It’s not the teachers or the government, it’s the system.

Attempts to take sides or attach blame do not get anyone closer to resolution, as long as we continue to operate within our archaic, increasingly irrelevant system of education.

Frustrations will continue as long as we try to impose a factory model, requiring every child to jump on a conveyor belt of generic learning that meets the needs of a relatively few “average” children.

With more and more so-called “special needs,” traditional teaching can’t function. We need to change the focus: start with the children, empower them to discover their own gifts, and follow their innate passions for learning.

Teachers need the freedom to tap their own genius for teaching, instead of being restricted to a one-size-fits-all set of learning outcomes.

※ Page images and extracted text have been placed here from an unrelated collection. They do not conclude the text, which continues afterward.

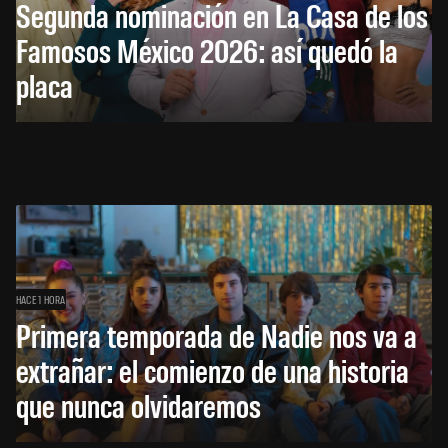
Segunda nominación en La Casa de los
Famosos México 2026: así quedó la
placa
HACE 1 HORA
Primera temporada de Nadie nos va a
extrañar: el comienzo de una historia
que nunca olvidaremos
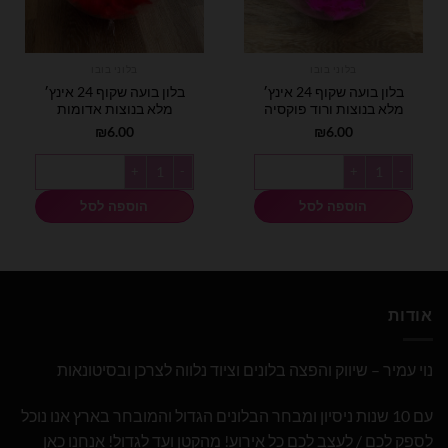
בלוני בובו
בלוני בובו
בלון בועה שקוף 24 אינץ׳
בלון בועה שקוף 24 אינץ׳
מלא בנוצות ורוד פוקסיה
מלא בנוצות אדומות
₪
6.00
₪
6.00
כמות של בלון בועה שקוף 24 אינץ׳ מלא בנוצות ורוד פוקסיה
כמות של בלון בועה שקוף 24 אינץ׳ מלא בנוצות אדומות
הוספה לסל
הוספה לסל
אודות
נוי עמיר – שיווק והפצה בלונים וציוד נלווה לצרכן ובסיטונאות
עם 10 שנות ניסיון ומבחר הבלונים הגדול והמובחר בארץ אנו נוכל
לספק לכם / לעצב לכם כל אירוע! מהקטן ועד לגדול! אנחנו כאן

The founders of Amazon.com, Wikipedia, and Google were thus empowered in the Montessori system.

What is required is a fundamental shift in attitude, a shift in approach to children, and a lifting of the increasingly restrictive requirements of a government that is out of touch.

After 10 years attempting to meet children’s individual needs in a public system, I founded my own school.

I regret having to limit our enrolment to those who can afford to pay extra fees, but I hold to the hope that one day the thousands of successful students who have benefited from our school over the past 28 years will eventually leaven enough thought to create the shift in the system required to prevent continuation of our present frustrations.